# Sorry if annoying: am I attractive? (male)



## JustwannaTalk (Apr 10, 2013)

It's causing me grief I gotta put a label on it somehow! 1-10 if u want? I know it's needed sorry! Please I get that it's not important and I should love myself etc. This is more like obsession... I like objectivity that I can refer to in my memory for self-assurance!!! It would help me greatly!!

Thank u


----------



## Perkins (Dec 14, 2010)

You're not ugly at all. You are fiiiine, bruh.


----------



## Amphoteric (Sep 11, 2011)

Your jawline is too wide for my liking, but you have nice eyes and a nice nose. All in all, not bad.


----------



## ilovejehovah777 (Apr 16, 2013)

your not bad looking at all i'll give you a 6 1/2


----------



## JustwannaTalk (Apr 10, 2013)

Perkins said:


> You're not ugly at all. You are fiiiine, bruh.


Fine as in Ok or fine as in "FWIIIYNE" like hot stuff haha:um


----------



## JustwannaTalk (Apr 10, 2013)

Amphoteric said:


> Your jawline is too wide for my liking, but you have nice eyes and a nice nose.
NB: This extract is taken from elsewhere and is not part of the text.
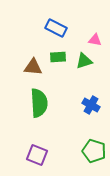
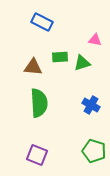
blue rectangle: moved 14 px left, 6 px up
green rectangle: moved 2 px right
green triangle: moved 2 px left, 2 px down
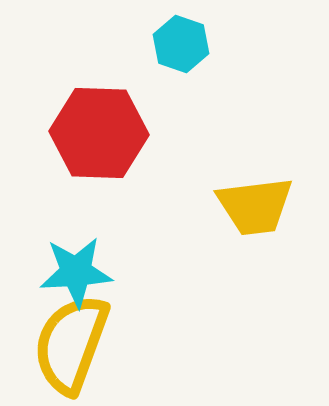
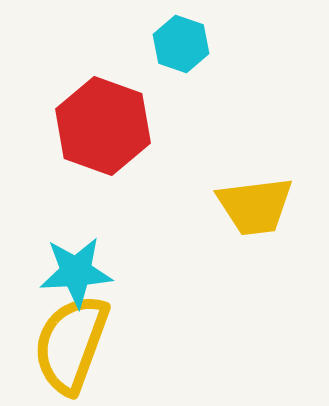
red hexagon: moved 4 px right, 7 px up; rotated 18 degrees clockwise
All in all, not bad.


Thank you I'm flattered OHOH would u mind offering me a 1-10 rating... this is so I can remember back when I'm fearing and second guessing!


----------



## JustwannaTalk (Apr 10, 2013)

ilovejehovah777 said:


> your not bad looking at all i'll give you a 6 1/2


Thanks I like you're quote "let go let God" :]


----------



## Perkins (Dec 14, 2010)

JustwannaTalk said:


> Fine as in Ok or fine as in "FWIIIYNE" like hot stuff haha:um


No, you're hot.


----------



## JustwannaTalk (Apr 10, 2013)

thanks!! hey if i posted a pic of a girl and asked u guys if she was "too pretty" for me
would that be weird?? ie not appropriate/creepy??


----------



## Amphoteric (Sep 11, 2011)

JustwannaTalk said:


> Thank you I'm flattered OHOH would u mind offering me a 1-10 rating... this is so I can remember back when I'm fearing and second guessing!
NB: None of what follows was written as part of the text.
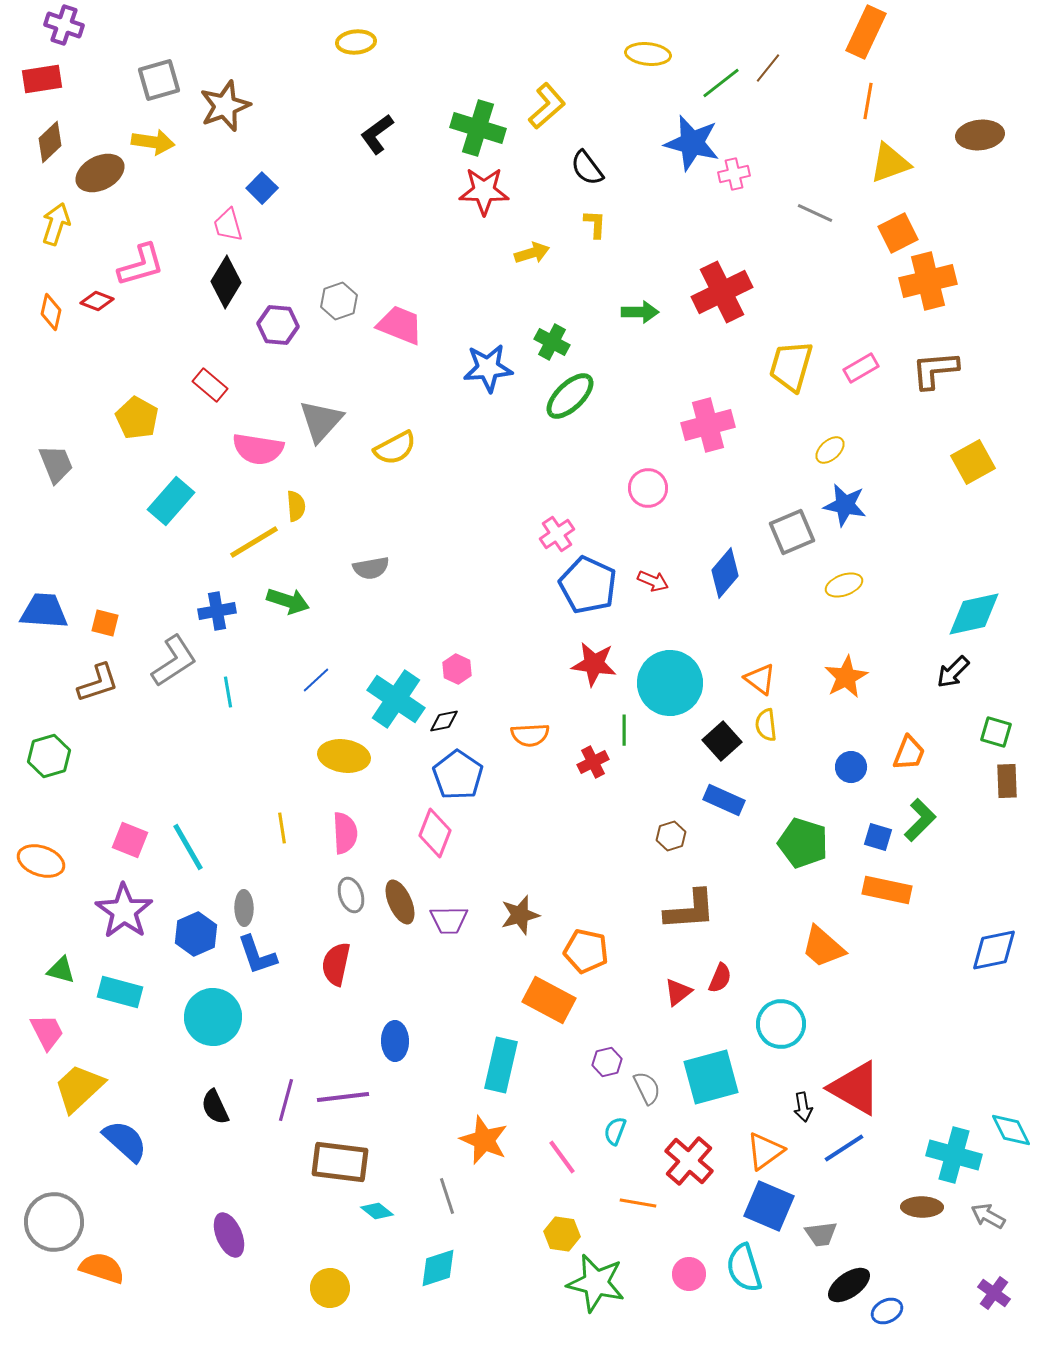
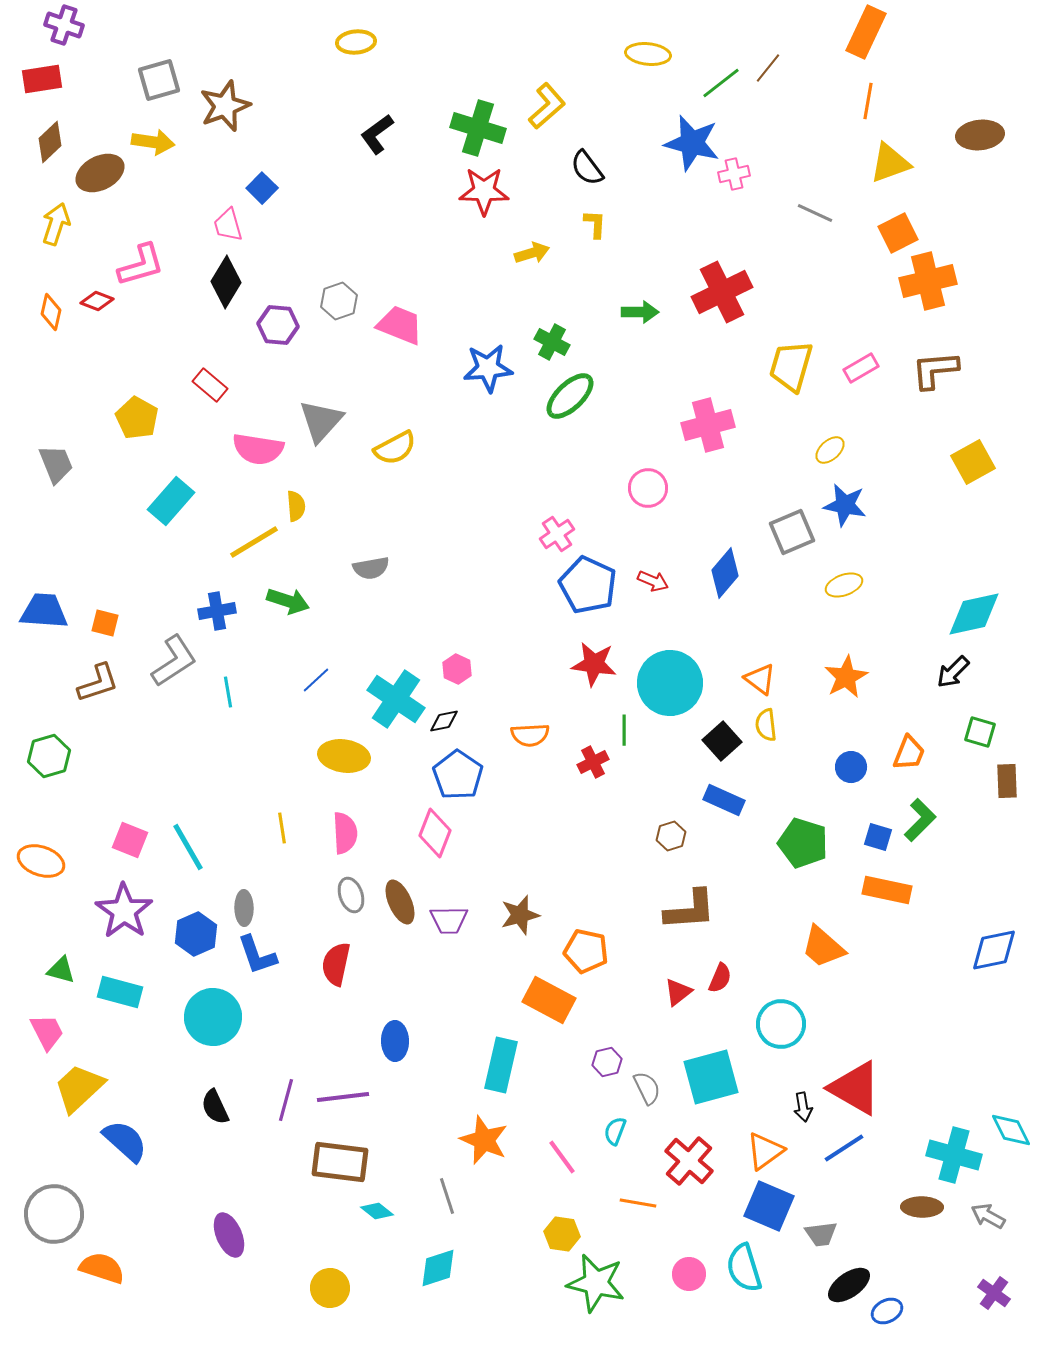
green square at (996, 732): moved 16 px left
gray circle at (54, 1222): moved 8 px up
I'd give you one, but alas, I don't believe in rating looks with numbers.


----------



## JustwannaTalk (Apr 10, 2013)

kk! why not?


----------



## Warlord (Apr 4, 2013)

You're attractive, I mean, I'm a guy but I find your face rather pleasant, also, I like the hair but don't make it blonde please like in the last pic *.* Overall I can give you an 8


----------



## WBK2013 (Apr 15, 2013)

Comfortably above average. But the last photo is no good, terrible haircut IMO and for my taste you'd look much better without it.


----------



## Dear turtle (Sep 7, 2011)

I think you're okay. However the hair looks too 80s looking, maybe you can modern it up? Up to you though. However the last picture where your hair is blonde...please don't do that :/


----------



## greygoose22 (Mar 19, 2013)

dont ever bleach ure hair. Nice hair will make an average guy into a cute guy. From a dudes point of view ure like a 10/10. Id put u in the sack any day <3.

Don't put girls on a pedastool and think shes untouchable. Most girls all have insecurities and flaws.


----------



## JustwannaTalk (Apr 10, 2013)

Thanks man the pedestal thing really hit me!


----------



## JustwannaTalk (Apr 10, 2013)

For future comments/feedback: I get the hair stuff I guess I'm more focused on the things I can't change you know? Because I change my hair all sorts of ways for fun lol Good to know hair is so big a factor to so many folks though I guess


----------



## mzmz (Feb 26, 2012)

your attractive but the piercings are a turn off. 
But then, i'm sure your trying to appeal to girls who like junk-in-the-face.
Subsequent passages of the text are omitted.